In the prior section, we recapped the key features of DNA. Now, let’s discuss key differences between DNA and RNA. In terms of the nucleotide monomers, RNA nucleotides differ from those used to build DNA in two aspects. First, the sugar is different: DNA nucleotides have a deoxyribose sugar, whereas RNA nucleotides have a ribose sugar. This difference is apparent if you look at the 2’ carbon on the sugar, which has OH attached in the RNA nucleotide, but only H attached in the DNA nucleotide. The second difference is in the nitrogenous bases that are present in RNA vs DNA. While both DNA and RNA contain A, C, and G bases, only DNA contains T and only RNA contains U (Figure 4.3).

Figure 4.3. Key components of nucleotides. Insets show differences between DNA and RNA nucleotides in the sugar (bottom inset) and nitrogenous bases (right inset). Modified from Biology 2e (OpenStax), licensed under Creative Commons Attribution 4.0 International License (CC BY 4.0). Access for free at https://openstax.org

DNA and RNA also differ in their structure in the cell and relative size. While DNA is almost always double-stranded, RNA is typically single-stranded. Additionally, while DNA molecules can be quite long (often millions to hundreds of millions of base pairs in length), RNA molecules are considerably shorter (hundreds to thousands of nucleotides in length). Both features of RNA arise due to the process of transcription. Only one of the two DNA strands is used as a template for transcription, so the RNA is produced using the sequence of that template strand. Moreover, only a small subset of all the DNA in the cell, or its genome, is transcribed at any given time. All the DNA in a cell constitutes the cell’s genome, and this genome contains all the instructions needed to produce the functions of that cell. In some ways, the cell uses the genome like you might use this textbook—only reading the portions that are relevant at any given time. For example, to prepare for a class day on transcription, you might only read this chapter as opposed to the entire book. Likewise, when a cell needs to create a particular protein, it goes to the specific segment of DNA containing the information to make that protein and carries out the gene expression process. Also, just as your reading this chapter of the textbook doesn’t alter the content of this chapter in any way, when a cell uses a DNA sequence as a template in transcription, the transcription process does not alter the DNA sequence. This is important, as it allows the cell to repeatedly access the same information in the DNA sequence, every time the cell needs to make the same protein.
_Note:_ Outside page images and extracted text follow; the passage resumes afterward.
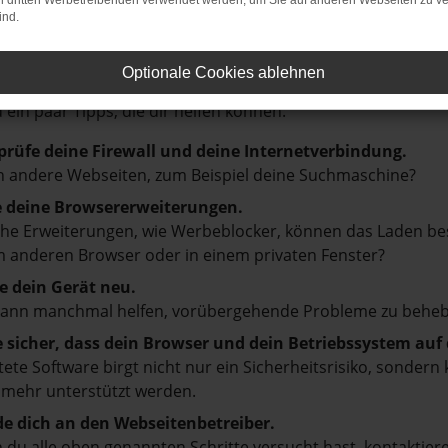
on dritten Werbetreibenden verwendet werden, um Sie auf anderen Webseiten zu ve
ind.
ler: Network Error
Optionale Cookies ablehnen
en ist ein Fehler aufgetreten.
d ein paar Tipps, die dir helfen können:
prüfe deine Firewall und deine Internetverbindung.
 andere Webseiten, zum Beispiel deine Suchmaschine?
e deine Browsererweiterungen.
e Erweiterungen, wie Werbeblocker, können das Laden besti
 anderen Browser oder in einem privaten Fenster?
e dein Gerät neu.
kann manchmal helfen, vorübergehende Probleme zu beheb
e sicher, dass dein Browser und dein Betriebssystem au
tete Software birgt nicht nur ein Sicherheitsrisiko, sonde
 mehr unterstützt werden.
e dich an den Webseitenbetreiber.
du alle oben genannten Schritte versucht hast, kontaktier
Gene Promoters and Terminators

How does the cell go about identifying which segment of the genome to transcribe? Consider that the human genome is 3 billion base pairs (also, each of your cells has two copies of the genome, so that’s 6 billion base pairs per cell!). Of that, less than 2% of the human genome is thought to code for proteins, which means that finding the small fraction of the genome where a gene is located is a real challenge. To assist RNA polymerase, there are both cues in the DNA sequence itself and specific proteins that assist in bringing RNA polymerase to the correct sequence to start transcription. Figure 4.4 is a schematic of a DNA segment that contains two genes. In this model, lines indicate DNA strands, while other important elements are labeled with brackets or boxes. For gene expression to occur, the cell needs a sequence to indicate where transcription should begin and end. These are indicated on the schematic as promoter and the terminator sequences, respectively, and notice that these elements flank the sequences to be transcribed. We will focus most of our attention on promoters. Interestingly, the composition of promoters can vary widely from gene to gene and across species. Thus, we will often just refer to these as generally as “promoter sequences” rather than giving specific sequences.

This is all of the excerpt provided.